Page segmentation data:

┄┄┄┄┄┄

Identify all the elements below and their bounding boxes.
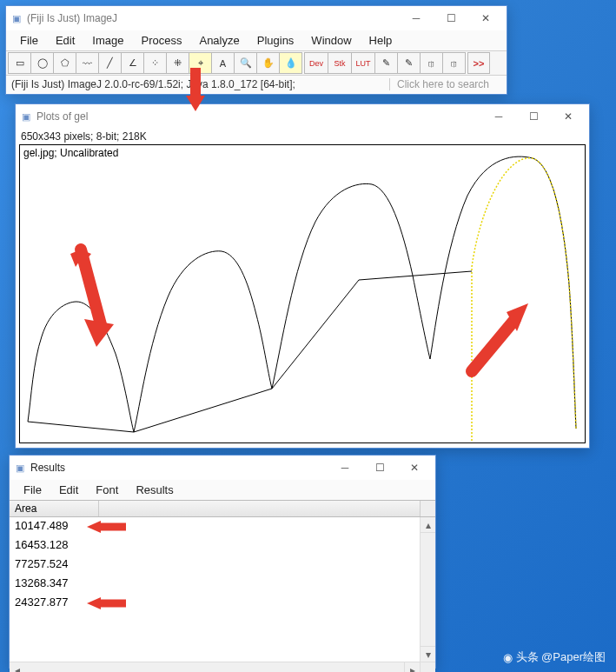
plot-info: 650x343 pixels; 8-bit; 218K	[16, 129, 589, 144]
watermark-icon: ◉	[503, 651, 513, 664]
menu-plugins[interactable]: Plugins	[248, 32, 303, 49]
tool-stk[interactable]: Stk	[328, 52, 352, 74]
scroll-left-icon[interactable]: ◂	[10, 662, 24, 672]
plot-label: gel.jpg; Uncalibrated	[23, 147, 118, 159]
results-header-row: Area	[10, 500, 435, 517]
close-button[interactable]: ✕	[468, 6, 503, 30]
plot-title: Plots of gel	[36, 110, 481, 123]
scroll-right-icon[interactable]: ▸	[404, 662, 420, 672]
results-close-button[interactable]: ✕	[397, 456, 432, 480]
tool-more[interactable]: >>	[467, 52, 490, 74]
watermark: ◉ 头条 @Paper绘图	[503, 649, 606, 665]
plot-titlebar[interactable]: ▣ Plots of gel ─ ☐ ✕	[16, 104, 589, 129]
results-window: ▣ Results ─ ☐ ✕ File Edit Font Results A…	[9, 455, 436, 669]
minimize-button[interactable]: ─	[399, 6, 434, 30]
tool-oval[interactable]: ◯	[30, 52, 54, 74]
svg-marker-1	[84, 319, 114, 347]
tool-polygon[interactable]: ⬠	[53, 52, 76, 74]
results-col-area[interactable]: Area	[10, 501, 99, 516]
tool-hand[interactable]: ✋	[256, 52, 280, 74]
menu-window[interactable]: Window	[302, 32, 360, 49]
tool-dropper[interactable]: 💧	[279, 52, 302, 74]
scroll-up-icon[interactable]: ▴	[421, 517, 435, 533]
tool-lut[interactable]: LUT	[351, 52, 375, 74]
tool-text[interactable]: A	[211, 52, 235, 74]
results-body: 10147.489 16453.128 77257.524 13268.347 …	[10, 517, 435, 662]
imagej-results-icon: ▣	[13, 461, 27, 475]
tool-multipoint[interactable]: ⁘	[143, 52, 167, 74]
tool-point[interactable]: ⁜	[166, 52, 189, 74]
tool-line[interactable]: ╱	[98, 52, 122, 74]
results-row[interactable]: 24327.877	[10, 594, 435, 613]
plot-maximize-button[interactable]: ☐	[516, 104, 551, 129]
main-statusbar: (Fiji Is Just) ImageJ 2.0.0-rc-69/1.52i;…	[6, 76, 507, 93]
menu-file[interactable]: File	[11, 32, 47, 49]
tool-angle[interactable]: ∠	[121, 52, 144, 74]
main-title: (Fiji Is Just) ImageJ	[27, 12, 399, 24]
menu-analyze[interactable]: Analyze	[190, 32, 248, 49]
tool-extra1[interactable]: ⎅	[420, 52, 443, 74]
results-minimize-button[interactable]: ─	[328, 456, 362, 480]
results-row[interactable]: 16453.128	[10, 536, 435, 556]
plot-area[interactable]: gel.jpg; Uncalibrated	[19, 144, 586, 443]
results-menu-edit[interactable]: Edit	[50, 482, 87, 498]
menu-process[interactable]: Process	[133, 32, 191, 49]
tool-extra2[interactable]: ⎅	[442, 52, 466, 74]
watermark-text: 头条 @Paper绘图	[516, 649, 606, 665]
results-title: Results	[30, 462, 328, 474]
main-toolbar: ▭ ◯ ⬠ 〰 ╱ ∠ ⁘ ⁜ ⌖ A 🔍 ✋ 💧 Dev Stk LUT ✎ …	[6, 50, 507, 76]
tool-dev[interactable]: Dev	[304, 52, 328, 74]
tool-freehand[interactable]: 〰	[76, 52, 99, 74]
maximize-button[interactable]: ☐	[434, 6, 468, 30]
gel-profile-plot	[20, 145, 585, 442]
results-menubar: File Edit Font Results	[10, 480, 435, 500]
main-titlebar[interactable]: ▣ (Fiji Is Just) ImageJ ─ ☐ ✕	[6, 6, 507, 30]
imagej-main-window: ▣ (Fiji Is Just) ImageJ ─ ☐ ✕ File Edit …	[5, 5, 507, 95]
results-row[interactable]: 77257.524	[10, 556, 435, 575]
menu-image[interactable]: Image	[83, 32, 132, 49]
tool-pencil2[interactable]: ✎	[397, 52, 421, 74]
results-menu-results[interactable]: Results	[127, 482, 182, 498]
results-vscrollbar[interactable]: ▴ ▾	[420, 517, 435, 662]
tool-zoom[interactable]: 🔍	[234, 52, 257, 74]
plot-minimize-button[interactable]: ─	[481, 104, 516, 129]
imagej-app-icon: ▣	[10, 11, 23, 25]
annotation-arrow-right	[472, 303, 528, 371]
results-hscrollbar[interactable]: ◂ ▸	[10, 662, 435, 672]
results-maximize-button[interactable]: ☐	[362, 456, 397, 480]
results-titlebar[interactable]: ▣ Results ─ ☐ ✕	[10, 456, 435, 480]
status-text: (Fiji Is Just) ImageJ 2.0.0-rc-69/1.52i;…	[11, 78, 389, 90]
results-menu-file[interactable]: File	[15, 482, 50, 498]
results-menu-font[interactable]: Font	[87, 482, 127, 498]
search-input[interactable]: Click here to search	[389, 78, 501, 90]
menu-help[interactable]: Help	[361, 32, 401, 49]
results-row[interactable]: 10147.489	[10, 517, 435, 536]
plot-close-button[interactable]: ✕	[551, 104, 586, 129]
results-row[interactable]: 13268.347	[10, 575, 435, 594]
menu-edit[interactable]: Edit	[47, 32, 83, 49]
plot-window: ▣ Plots of gel ─ ☐ ✕ 650x343 pixels; 8-b…	[15, 103, 590, 449]
tool-wand[interactable]: ⌖	[189, 52, 212, 74]
tool-pencil1[interactable]: ✎	[374, 52, 398, 74]
main-menubar: File Edit Image Process Analyze Plugins …	[6, 30, 507, 50]
tool-rectangle[interactable]: ▭	[8, 52, 31, 74]
scroll-down-icon[interactable]: ▾	[421, 646, 435, 662]
annotation-arrow-left	[70, 250, 114, 347]
imagej-plot-icon: ▣	[19, 110, 33, 123]
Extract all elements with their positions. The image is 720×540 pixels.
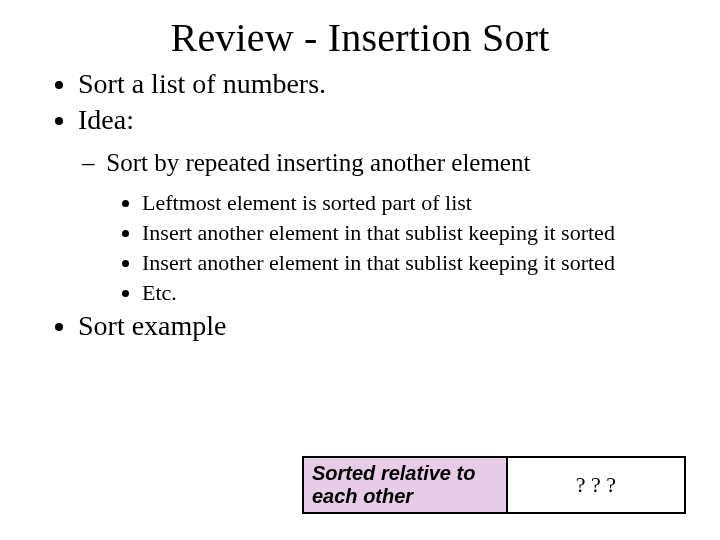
detail-list: Leftmost element is sorted part of list … bbox=[142, 189, 674, 308]
bullet-sort-numbers: Sort a list of numbers. bbox=[78, 67, 684, 101]
detail-insert-2: Insert another element in that sublist k… bbox=[142, 249, 662, 277]
diagram-unsorted-cell: ? ? ? bbox=[508, 456, 686, 514]
slide-title: Review - Insertion Sort bbox=[0, 14, 720, 61]
sub-bullet-repeat: Sort by repeated inserting another eleme… bbox=[100, 147, 674, 307]
detail-etc: Etc. bbox=[142, 279, 662, 307]
bullet-sort-example: Sort example bbox=[78, 309, 684, 343]
diagram-sorted-cell: Sorted relative to each other bbox=[302, 456, 508, 514]
bullet-idea: Idea: Sort by repeated inserting another… bbox=[78, 103, 684, 307]
slide: Review - Insertion Sort Sort a list of n… bbox=[0, 14, 720, 540]
bullet-idea-label: Idea: bbox=[78, 104, 134, 135]
example-diagram: Sorted relative to each other? ? ? bbox=[302, 456, 686, 514]
sub-list: Sort by repeated inserting another eleme… bbox=[100, 147, 684, 307]
detail-insert-1: Insert another element in that sublist k… bbox=[142, 219, 662, 247]
bullet-list: Sort a list of numbers. Idea: Sort by re… bbox=[58, 67, 720, 343]
sub-bullet-label: Sort by repeated inserting another eleme… bbox=[106, 149, 530, 176]
detail-leftmost: Leftmost element is sorted part of list bbox=[142, 189, 662, 217]
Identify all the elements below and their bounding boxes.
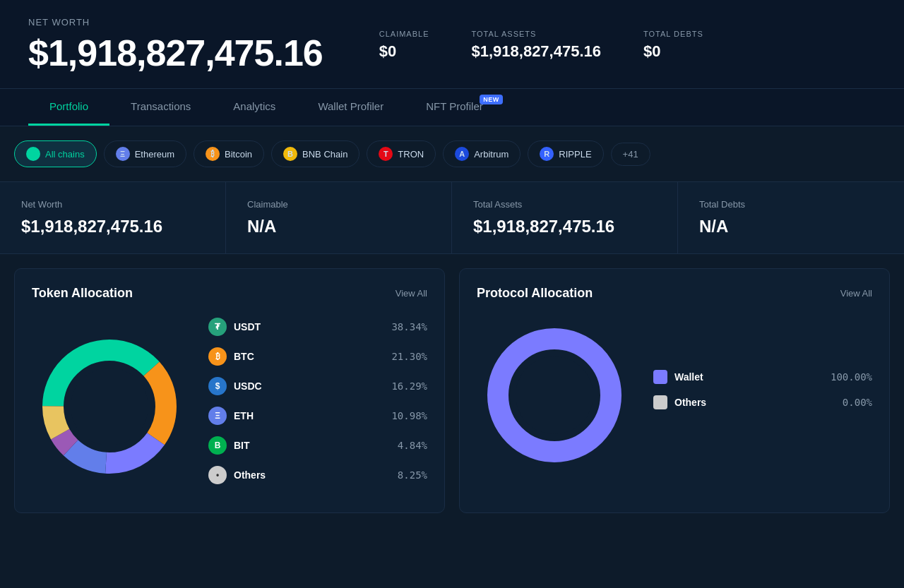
usdt-icon: ₮ — [208, 318, 227, 336]
claimable-label: CLAIMABLE — [379, 30, 429, 38]
eth-pct: 10.98% — [391, 410, 427, 421]
net-worth-value: $1,918,827,475.16 — [28, 32, 323, 74]
token-allocation-header: Token Allocation View All — [32, 286, 427, 301]
btc-icon: ₿ — [208, 347, 227, 366]
nav-tabs: Portfolio Transactions Analytics Wallet … — [28, 89, 876, 126]
total-debts-value: $0 — [643, 42, 703, 61]
chain-btn-arbitrum[interactable]: A Arbitrum — [443, 140, 521, 167]
usdc-name: USDC — [234, 380, 384, 392]
header: NET WORTH $1,918,827,475.16 CLAIMABLE $0… — [0, 0, 904, 89]
header-stat-total-assets: TOTAL ASSETS $1,918,827,475.16 — [472, 30, 602, 61]
bit-name: BIT — [234, 440, 391, 451]
tab-nft-profiler[interactable]: NFT Profiler NEW — [405, 89, 504, 126]
svg-point-6 — [71, 368, 148, 445]
bnb-icon: B — [283, 147, 297, 161]
net-worth-section: NET WORTH $1,918,827,475.16 — [28, 17, 323, 74]
header-stat-total-debts: TOTAL DEBTS $0 — [643, 30, 703, 61]
protocol-allocation-view-all[interactable]: View All — [840, 288, 872, 299]
token-allocation-card: Token Allocation View All — [14, 268, 445, 513]
token-item-eth: Ξ ETH 10.98% — [208, 407, 427, 425]
protocol-allocation-title: Protocol Allocation — [477, 286, 593, 301]
others-token-name: Others — [234, 469, 391, 481]
protocol-allocation-header: Protocol Allocation View All — [477, 286, 872, 301]
bit-icon: B — [208, 436, 227, 455]
others-protocol-name: Others — [674, 397, 835, 408]
ethereum-icon: Ξ — [116, 147, 130, 161]
chain-btn-tron-label: TRON — [398, 149, 424, 160]
chain-btn-all-label: All chains — [45, 149, 85, 160]
protocol-list: Wallet 100.00% Others 0.00% — [653, 370, 872, 421]
stat-claimable-value: N/A — [247, 217, 430, 236]
chain-btn-arbitrum-label: Arbitrum — [474, 149, 509, 160]
chain-filter: ◈ All chains Ξ Ethereum ₿ Bitcoin B BNB … — [0, 126, 904, 181]
btc-name: BTC — [234, 351, 384, 362]
chain-btn-ripple[interactable]: R RIPPLE — [528, 140, 603, 167]
chain-btn-ethereum[interactable]: Ξ Ethereum — [104, 140, 186, 167]
stat-net-worth-value: $1,918,827,475.16 — [21, 217, 204, 236]
protocol-allocation-card: Protocol Allocation View All Wallet 100.… — [459, 268, 890, 513]
stat-claimable-label: Claimable — [247, 199, 430, 210]
header-stats: CLAIMABLE $0 TOTAL ASSETS $1,918,827,475… — [379, 30, 703, 61]
token-donut-chart — [32, 329, 187, 484]
wallet-protocol-pct: 100.00% — [831, 371, 872, 383]
stat-total-debts-value: N/A — [699, 217, 883, 236]
token-item-usdc: $ USDC 16.29% — [208, 377, 427, 395]
others-protocol-icon — [653, 395, 667, 409]
chain-btn-tron[interactable]: T TRON — [367, 140, 436, 167]
chain-btn-ethereum-label: Ethereum — [135, 149, 174, 160]
chain-btn-bitcoin[interactable]: ₿ Bitcoin — [194, 140, 264, 167]
stat-total-assets-label: Total Assets — [473, 199, 656, 210]
tab-transactions[interactable]: Transactions — [109, 89, 212, 126]
all-chains-icon: ◈ — [26, 147, 40, 161]
net-worth-label: NET WORTH — [28, 17, 323, 28]
stat-card-total-debts: Total Debts N/A — [678, 182, 904, 253]
stat-card-claimable: Claimable N/A — [226, 182, 452, 253]
tab-wallet-profiler[interactable]: Wallet Profiler — [297, 89, 405, 126]
tab-analytics[interactable]: Analytics — [212, 89, 297, 126]
token-item-btc: ₿ BTC 21.30% — [208, 347, 427, 366]
chain-btn-bnb[interactable]: B BNB Chain — [271, 140, 359, 167]
token-item-bit: B BIT 4.84% — [208, 436, 427, 455]
token-allocation-title: Token Allocation — [32, 286, 133, 301]
nav-container: Portfolio Transactions Analytics Wallet … — [0, 89, 904, 126]
chain-btn-bnb-label: BNB Chain — [302, 149, 347, 160]
eth-name: ETH — [234, 410, 384, 421]
total-assets-value: $1,918,827,475.16 — [472, 42, 602, 61]
usdc-pct: 16.29% — [391, 380, 427, 392]
chain-btn-ripple-label: RIPPLE — [559, 149, 591, 160]
others-protocol-pct: 0.00% — [843, 397, 872, 408]
stat-total-assets-value: $1,918,827,475.16 — [473, 217, 656, 236]
bitcoin-icon: ₿ — [206, 147, 220, 161]
tron-icon: T — [379, 147, 393, 161]
tab-portfolio[interactable]: Portfolio — [28, 89, 109, 126]
claimable-value: $0 — [379, 42, 429, 61]
protocol-item-wallet: Wallet 100.00% — [653, 370, 872, 384]
chain-btn-all[interactable]: ◈ All chains — [14, 140, 97, 167]
token-allocation-view-all[interactable]: View All — [396, 288, 427, 299]
token-item-others: • Others 8.25% — [208, 466, 427, 484]
arbitrum-icon: A — [455, 147, 469, 161]
protocol-allocation-content: Wallet 100.00% Others 0.00% — [477, 318, 872, 473]
new-badge: NEW — [480, 95, 503, 104]
header-stat-claimable: CLAIMABLE $0 — [379, 30, 429, 61]
stats-cards: Net Worth $1,918,827,475.16 Claimable N/… — [0, 181, 904, 254]
others-token-pct: 8.25% — [398, 469, 427, 481]
stat-net-worth-label: Net Worth — [21, 199, 204, 210]
eth-token-icon: Ξ — [208, 407, 227, 425]
stat-card-total-assets: Total Assets $1,918,827,475.16 — [452, 182, 678, 253]
usdt-pct: 38.34% — [391, 321, 427, 332]
others-token-icon: • — [208, 466, 227, 484]
bit-pct: 4.84% — [398, 440, 427, 451]
protocol-donut-chart — [477, 318, 632, 473]
token-list: ₮ USDT 38.34% ₿ BTC 21.30% $ USDC 16.29%… — [208, 318, 427, 496]
token-item-usdt: ₮ USDT 38.34% — [208, 318, 427, 336]
ripple-icon: R — [540, 147, 554, 161]
svg-point-8 — [516, 356, 593, 434]
chain-btn-bitcoin-label: Bitcoin — [225, 149, 252, 160]
total-assets-label: TOTAL ASSETS — [472, 30, 602, 38]
more-chains-button[interactable]: +41 — [611, 143, 650, 166]
allocation-section: Token Allocation View All — [0, 254, 904, 527]
wallet-protocol-icon — [653, 370, 667, 384]
btc-pct: 21.30% — [391, 351, 427, 362]
token-allocation-content: ₮ USDT 38.34% ₿ BTC 21.30% $ USDC 16.29%… — [32, 318, 427, 496]
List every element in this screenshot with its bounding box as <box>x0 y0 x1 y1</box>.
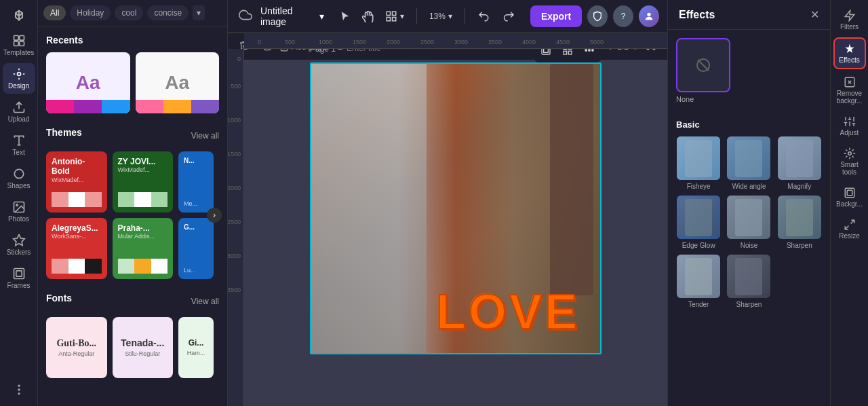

┄┄┄┄┄┄

Activity. A single number is the whole answer here: the number of lines in the data containing "Profiler".

Written solution. 2